De l’autre côté de la Méditerranée, c’était toujours l’enfer. Qu’y pouvaient-ils ? Ils s’efforçaient de ne plus y penser.
Mis à part ces mutilations, l’enfant était beau. Sa chevelure brune formait un casque de boucles serrées épousant une tête bien ronde. Il avait le nez droit, des narines palpitantes, finement dessinées ; des yeux noirs et luisants comme des olives. Ses épaules étaient fermes, larges, ses jambes musclées ; il respirait la santé. Sa peau avait absorbé de larges tranches de soleil. Toute sa personne rayonnait d’un indéfinissable éclat.
Ce corps tronqué, ce visage meurtri avaient, semblait-il, laissé l’âme indemne, vivace.
— Mon petit, mon petit, reprenait Rosie.
Au bord des larmes, elle pressait toujours le gamin contre elle, comme si elle cherchait à le faire entrer dans ce ventre qui n’avait jamais porté d’enfant.
Toute sa chair s’émouvait, palpitait d’une fibre jusqu’ici inconnue. Le plaisir d’une effusion maternelle lui avait-il manqué à ce point ? Au milieu de la foule qui défilait et du vacarme persistant de la gare, à deux pas d’Antoine qui trouvait le temps long, Rosie persistait dans ses caresses, remuait ses doigts dans l’épaisse chevelure.
L’enfant en éprouva, lui aussi, du réconfort. L’absence de sa mère, de la douceur de ses bras, lui revint en mémoire. Depuis un an, il habitait seul, avec son grand-père.
— Joseph, mon petit Joseph !…
— Je ne suis pas Joseph, murmura-t-il. Je m’appelle : Omar-Jo. Tante Rosie, je m’appelle : Omar-Jo.
Submergée par l’émotion, elle ne l’entendit pas. Se berçant de ses propres paroles, elle répétait l’enivrante rengaine :
— Mon enfant, mon petit, mon Joseph chéri…
Cette fois, il se dégagea de son étreinte, se planta carrément devant ses deux cousins et déclara d’une voix claire :
— Mon nom c’est : Omar-Jo.
Ils n’eurent d’abord aucune réaction. L’enfant insista :
— Je m’appelle Omar-Jo. Omar, comme mon père. Jo, comme mon grand-père Joseph.
Le temps écoulé, l’éloignement avaient gommé les événements du passé. Rosie venait de se souvenir de ce « malheureux mariage » ; c’est ainsi que sa famille désignait l’union de « la pauvre cousine Annette ». À cette pensée, à celle de ses strictes convictions religieuses, elle se raidit. Antoine, dont la foi se limitait à un esprit de clan, se sentait contrarié lui aussi.
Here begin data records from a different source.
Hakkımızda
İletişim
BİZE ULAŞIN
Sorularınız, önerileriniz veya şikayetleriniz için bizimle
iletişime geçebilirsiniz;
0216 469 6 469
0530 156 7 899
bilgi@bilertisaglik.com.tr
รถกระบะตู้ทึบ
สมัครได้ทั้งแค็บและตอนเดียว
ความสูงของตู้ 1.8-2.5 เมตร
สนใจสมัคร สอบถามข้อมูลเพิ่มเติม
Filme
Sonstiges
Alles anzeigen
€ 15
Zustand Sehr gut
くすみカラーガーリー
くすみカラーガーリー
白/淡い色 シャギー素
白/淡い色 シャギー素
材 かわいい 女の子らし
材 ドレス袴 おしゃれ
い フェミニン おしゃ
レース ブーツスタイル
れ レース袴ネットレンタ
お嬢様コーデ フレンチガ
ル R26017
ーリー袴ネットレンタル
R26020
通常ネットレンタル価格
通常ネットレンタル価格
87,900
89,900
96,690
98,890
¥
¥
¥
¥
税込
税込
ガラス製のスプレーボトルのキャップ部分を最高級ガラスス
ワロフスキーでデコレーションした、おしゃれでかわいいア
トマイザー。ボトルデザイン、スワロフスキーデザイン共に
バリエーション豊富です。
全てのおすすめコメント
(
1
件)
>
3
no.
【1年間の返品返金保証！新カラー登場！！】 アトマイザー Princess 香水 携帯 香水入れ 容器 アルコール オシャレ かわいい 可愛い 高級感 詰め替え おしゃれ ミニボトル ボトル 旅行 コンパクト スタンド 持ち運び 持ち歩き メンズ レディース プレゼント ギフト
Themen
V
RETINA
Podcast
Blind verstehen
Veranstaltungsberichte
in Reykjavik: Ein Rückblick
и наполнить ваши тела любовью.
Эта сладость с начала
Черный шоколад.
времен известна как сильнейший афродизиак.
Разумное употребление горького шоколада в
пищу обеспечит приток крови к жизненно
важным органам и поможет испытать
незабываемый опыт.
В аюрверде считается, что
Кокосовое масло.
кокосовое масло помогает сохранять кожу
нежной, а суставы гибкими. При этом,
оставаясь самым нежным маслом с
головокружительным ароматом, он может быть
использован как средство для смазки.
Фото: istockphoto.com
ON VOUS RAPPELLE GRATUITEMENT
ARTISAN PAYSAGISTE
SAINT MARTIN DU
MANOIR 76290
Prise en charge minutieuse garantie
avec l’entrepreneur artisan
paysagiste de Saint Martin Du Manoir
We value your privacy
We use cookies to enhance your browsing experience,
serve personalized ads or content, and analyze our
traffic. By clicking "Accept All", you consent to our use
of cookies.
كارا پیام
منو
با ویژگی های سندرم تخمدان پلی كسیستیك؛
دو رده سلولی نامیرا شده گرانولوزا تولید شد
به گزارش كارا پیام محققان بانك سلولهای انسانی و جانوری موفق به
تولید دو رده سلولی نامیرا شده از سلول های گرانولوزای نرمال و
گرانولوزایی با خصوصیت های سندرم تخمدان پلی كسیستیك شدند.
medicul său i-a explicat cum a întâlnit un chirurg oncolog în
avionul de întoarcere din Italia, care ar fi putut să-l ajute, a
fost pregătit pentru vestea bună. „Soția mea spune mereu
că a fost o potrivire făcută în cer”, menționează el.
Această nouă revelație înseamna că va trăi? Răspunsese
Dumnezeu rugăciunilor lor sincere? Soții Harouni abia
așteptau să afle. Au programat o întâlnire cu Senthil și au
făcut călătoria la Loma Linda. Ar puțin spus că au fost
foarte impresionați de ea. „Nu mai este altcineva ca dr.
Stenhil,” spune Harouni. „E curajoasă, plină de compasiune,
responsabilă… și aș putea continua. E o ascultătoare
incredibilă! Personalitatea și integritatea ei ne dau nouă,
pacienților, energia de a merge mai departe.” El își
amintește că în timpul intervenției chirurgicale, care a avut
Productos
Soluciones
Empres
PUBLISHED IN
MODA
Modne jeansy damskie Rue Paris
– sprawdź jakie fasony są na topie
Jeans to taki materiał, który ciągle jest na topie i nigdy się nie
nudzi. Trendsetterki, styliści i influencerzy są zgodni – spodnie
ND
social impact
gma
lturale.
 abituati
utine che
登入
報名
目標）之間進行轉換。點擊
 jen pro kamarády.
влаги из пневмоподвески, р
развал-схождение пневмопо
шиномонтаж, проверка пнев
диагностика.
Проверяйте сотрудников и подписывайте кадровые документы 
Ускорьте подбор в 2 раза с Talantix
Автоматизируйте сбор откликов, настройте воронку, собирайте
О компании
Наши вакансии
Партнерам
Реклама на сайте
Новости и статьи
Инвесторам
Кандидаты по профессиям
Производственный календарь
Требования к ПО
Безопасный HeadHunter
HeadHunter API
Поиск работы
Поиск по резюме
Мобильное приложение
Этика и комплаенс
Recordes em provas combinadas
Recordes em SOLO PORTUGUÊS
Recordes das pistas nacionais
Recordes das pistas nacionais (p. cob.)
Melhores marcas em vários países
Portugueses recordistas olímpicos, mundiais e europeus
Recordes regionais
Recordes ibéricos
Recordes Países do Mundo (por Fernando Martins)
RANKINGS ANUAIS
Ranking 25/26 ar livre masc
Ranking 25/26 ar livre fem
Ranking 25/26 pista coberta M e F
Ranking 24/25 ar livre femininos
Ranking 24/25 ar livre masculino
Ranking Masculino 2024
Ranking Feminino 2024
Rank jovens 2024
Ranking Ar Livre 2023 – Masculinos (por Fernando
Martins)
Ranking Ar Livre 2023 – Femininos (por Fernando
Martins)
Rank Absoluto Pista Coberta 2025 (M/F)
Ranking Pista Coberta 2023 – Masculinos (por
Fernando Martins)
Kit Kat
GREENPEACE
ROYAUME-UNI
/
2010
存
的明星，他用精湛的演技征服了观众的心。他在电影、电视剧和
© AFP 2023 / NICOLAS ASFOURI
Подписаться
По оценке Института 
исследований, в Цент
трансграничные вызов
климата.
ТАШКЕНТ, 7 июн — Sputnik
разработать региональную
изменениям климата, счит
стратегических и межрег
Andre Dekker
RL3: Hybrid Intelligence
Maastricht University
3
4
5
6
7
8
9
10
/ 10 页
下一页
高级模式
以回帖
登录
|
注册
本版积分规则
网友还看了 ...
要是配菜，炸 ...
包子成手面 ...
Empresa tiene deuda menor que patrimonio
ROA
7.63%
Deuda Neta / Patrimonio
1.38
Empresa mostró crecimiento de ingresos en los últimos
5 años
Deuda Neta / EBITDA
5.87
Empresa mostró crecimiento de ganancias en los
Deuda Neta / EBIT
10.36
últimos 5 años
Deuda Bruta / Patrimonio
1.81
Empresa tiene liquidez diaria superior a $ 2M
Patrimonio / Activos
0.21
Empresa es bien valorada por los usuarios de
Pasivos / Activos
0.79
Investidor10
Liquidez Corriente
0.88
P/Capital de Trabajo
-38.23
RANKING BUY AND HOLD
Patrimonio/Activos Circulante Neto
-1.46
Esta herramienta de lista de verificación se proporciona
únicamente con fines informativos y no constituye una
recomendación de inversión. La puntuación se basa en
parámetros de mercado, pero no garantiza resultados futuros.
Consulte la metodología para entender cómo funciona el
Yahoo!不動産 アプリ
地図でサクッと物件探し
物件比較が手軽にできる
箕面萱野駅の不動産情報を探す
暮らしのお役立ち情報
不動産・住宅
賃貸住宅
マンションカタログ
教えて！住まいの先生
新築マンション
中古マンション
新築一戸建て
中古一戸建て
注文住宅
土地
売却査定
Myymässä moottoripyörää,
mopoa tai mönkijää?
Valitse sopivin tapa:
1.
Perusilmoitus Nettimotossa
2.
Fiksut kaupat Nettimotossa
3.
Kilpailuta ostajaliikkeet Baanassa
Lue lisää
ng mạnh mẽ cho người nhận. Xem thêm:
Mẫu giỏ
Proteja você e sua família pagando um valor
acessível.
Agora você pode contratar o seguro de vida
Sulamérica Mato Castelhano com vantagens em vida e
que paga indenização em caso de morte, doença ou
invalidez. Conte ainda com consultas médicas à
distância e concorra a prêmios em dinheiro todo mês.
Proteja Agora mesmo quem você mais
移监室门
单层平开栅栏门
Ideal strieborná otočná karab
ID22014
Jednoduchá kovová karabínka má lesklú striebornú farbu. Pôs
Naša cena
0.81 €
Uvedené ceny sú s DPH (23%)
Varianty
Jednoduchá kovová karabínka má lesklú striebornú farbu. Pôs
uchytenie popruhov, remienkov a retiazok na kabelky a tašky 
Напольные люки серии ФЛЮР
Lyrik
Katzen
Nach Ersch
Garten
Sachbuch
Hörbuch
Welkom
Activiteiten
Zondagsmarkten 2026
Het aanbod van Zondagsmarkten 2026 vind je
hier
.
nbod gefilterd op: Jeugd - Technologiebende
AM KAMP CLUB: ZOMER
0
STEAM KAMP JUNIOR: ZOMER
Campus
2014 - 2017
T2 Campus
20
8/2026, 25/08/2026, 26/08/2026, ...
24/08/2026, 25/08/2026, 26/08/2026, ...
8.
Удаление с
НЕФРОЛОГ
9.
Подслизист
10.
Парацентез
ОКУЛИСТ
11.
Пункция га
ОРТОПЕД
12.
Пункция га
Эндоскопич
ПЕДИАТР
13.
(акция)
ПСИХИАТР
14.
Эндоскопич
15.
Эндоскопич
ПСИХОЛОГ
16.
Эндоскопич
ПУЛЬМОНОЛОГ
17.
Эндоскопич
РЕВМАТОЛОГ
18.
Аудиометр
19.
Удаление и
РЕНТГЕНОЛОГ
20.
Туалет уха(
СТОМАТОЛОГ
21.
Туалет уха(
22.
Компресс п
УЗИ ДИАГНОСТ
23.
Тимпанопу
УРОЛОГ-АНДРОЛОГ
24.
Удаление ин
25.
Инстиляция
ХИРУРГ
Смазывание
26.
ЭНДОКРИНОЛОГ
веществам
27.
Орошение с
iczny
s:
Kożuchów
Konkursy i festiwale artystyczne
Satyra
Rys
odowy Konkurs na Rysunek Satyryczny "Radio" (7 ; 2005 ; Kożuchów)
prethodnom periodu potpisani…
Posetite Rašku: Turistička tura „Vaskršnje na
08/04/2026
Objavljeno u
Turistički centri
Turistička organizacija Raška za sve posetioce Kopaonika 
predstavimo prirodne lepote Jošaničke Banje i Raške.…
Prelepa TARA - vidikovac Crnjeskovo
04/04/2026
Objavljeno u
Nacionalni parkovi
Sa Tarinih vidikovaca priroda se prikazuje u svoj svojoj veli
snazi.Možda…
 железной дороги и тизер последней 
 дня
À quel dogme, à quelle croyance, à quelle société, appartenait cet étrange enfant qu’il comptait faire le sien ?
— De quelle religion es-tu, petit ?
— De celle de Dieu, répliqua l’enfant.
— Qu’est-ce que tu veux dire ?
— De celle de ma mère et de celle de mon père… De toutes les autres, si je les connaissais.
Rosie rompit son silence :
— Tu sais bien que la vraie religion…
— Si Dieu existe… reprit l’enfant.
— Si Dieu existe ! s’effara Antoine qui n’accomplissait aucun de ses devoirs religieux, mais que le statut de chrétien, fils de l’Église romaine, rassurait.
— Si Dieu existe, reprit tranquillement l’enfant, Il nous aime tous. Il a créé le monde, l’univers et les hommes. Il écoute toutes nos voix.
L’évocation de Dieu au cœur de ce va-et-vient, de ce tintamarre, de cette pluie qui s’abattait soudain en trombe sur les plaques vitrées de la voûte, parut bizarre et déplacée aux deux époux.
— Ce n’est pas un endroit pour prononcer le nom du Seigneur, déclara Rosie. Rentrons.
— Dieu est partout, murmura l’enfant cherchant, en vain, un signe d’approbation sur l’un ou l’autre visage.
Sa cousine venait de le saisir par sa seule main et l’entraîna, à la suite de son époux, vers le parking.
Les rapports avec l’enfant se présentaient moins harmonieusement qu’elle ne l’aurait espéré. Ils auraient à faire front à « une forte tête ».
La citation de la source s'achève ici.